# Sampling subclones

This notebook illustrates how to use the utilities related to sampling CNV profiles.

## Loading some data
First, let's load some data

In [None]:
import anndata as ad
import pathlib
import scvi

DATA_PATH = pathlib.Path("../data")


adata = ad.read_h5ad(DATA_PATH / "non_malignant.h5ad")
adata = adata[(adata.obs["celltype"] == "Tcells") | (adata.obs["celltype"] == "Bcells")].copy()

## Generating subclones

Now, we'll import the subpackage dedicated to this:

In [None]:
import sys
sys.path.insert(0, "../")

import simul.cna.api as cna

Now we will need to load human genome (or at least the genes of interest) into a convenient object:

In [None]:
genome = cna.Genome(genes_df=adata.var, chromosome_column="chromosome", start_column="start")

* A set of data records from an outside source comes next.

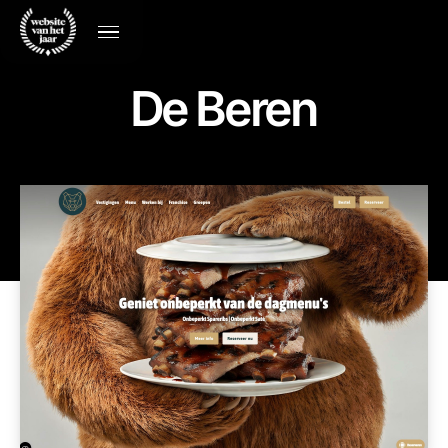
De Beren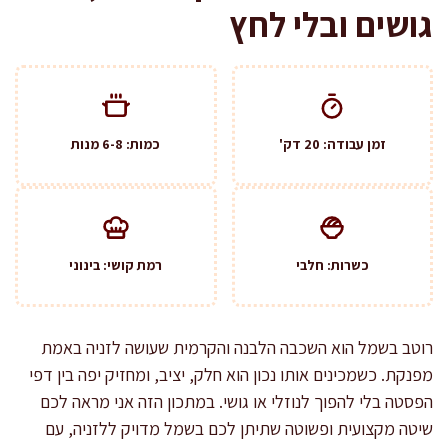
גושים ובלי לחץ
זמן עבודה: 20 דק'
כמות: 6-8 מנות
כשרות: חלבי
רמת קושי: בינוני
רוטב בשמל הוא השכבה הלבנה והקרמית שעושה לזניה באמת
מפנקת. כשמכינים אותו נכון הוא חלק, יציב, ומחזיק יפה בין דפי
הפסטה בלי להפוך לנוזלי או גושי. במתכון הזה אני מראה לכם
שיטה מקצועית ופשוטה שתיתן לכם בשמל מדויק ללזניה, עם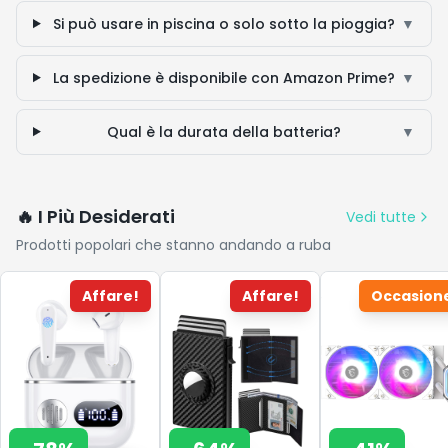
Si può usare in piscina o solo sotto la pioggia?
▼
La spedizione è disponibile con Amazon Prime?
▼
Qual è la durata della batteria?
▼
🔥 I Più Desiderati
Vedi tutte
Prodotti popolari che stanno andando a ruba
Affare!
Affare!
Occasion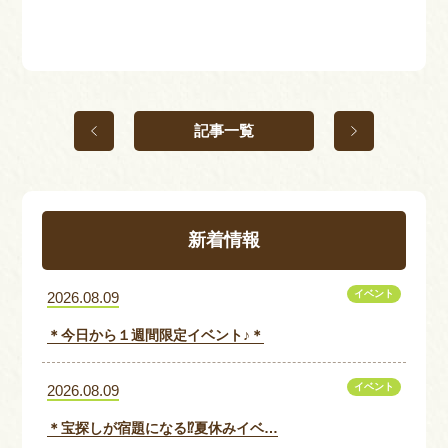
記事一覧
新着情報
イベント
2026.08.09
＊今日から１週間限定イベント♪＊
イベント
2026.08.09
＊宝探しが宿題になる⁉夏休みイベ…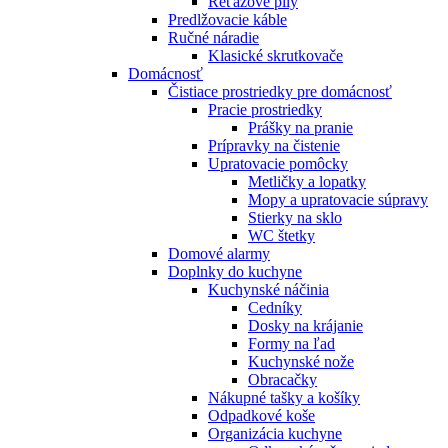
Reťazové píly
Predlžovacie káble
Ručné náradie
Klasické skrutkovače
Domácnosť
Čistiace prostriedky pre domácnosť
Pracie prostriedky
Prášky na pranie
Prípravky na čistenie
Upratovacie pomôcky
Metličky a lopatky
Mopy a upratovacie súpravy
Stierky na sklo
WC štetky
Domové alarmy
Doplnky do kuchyne
Kuchynské náčinia
Cedníky
Dosky na krájanie
Formy na ľad
Kuchynské nože
Obracačky
Nákupné tašky a košíky
Odpadkové koše
Organizácia kuchyne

We can use it to generate the CNV profiles, corresponding to different subclones. We will generate 10 different subclones.

In [None]:
profile_generator = cna.CNVProfileGenerator(
    genome=genome,
    chromosomes_gain=["chr1", "chr2", "chr5"],
    chromosomes_loss=["chr4", "chr12", "chr11"],
    seed=2022,
)

subclones = [
    profile_generator.generate_subclone() for _ in range(10)
]

Let's see how many genes in each subclone are gained/lost:

**TODO: Consider adding visualisations, like these in inferCNVpy?**

In [None]:
for i, subclone in enumerate(subclones, 1):
    n_gains = sum(subclone == 1)
    n_losses = sum(subclone == -1)

    print(f"For {i}th subclone we have {n_gains} gains and {n_losses} losses.")

Now we will try to learn anchor genes:

**TODO: Do we want to learn them on synthetic data or something from inferCNVpy?
We can use the estimator in both cases, if the gene order doesn't change.**

In [None]:
anchor_estimator = cna.MostFrequentGainLossAnchorsEstimator(gene_names=genome)
anchor_estimator.fit(subclones)

print(f"As the gain anchor gene we will use {anchor_estimator.gene_gain}.")
print(f"As the loss anchor gene we will use {anchor_estimator.gene_loss}.")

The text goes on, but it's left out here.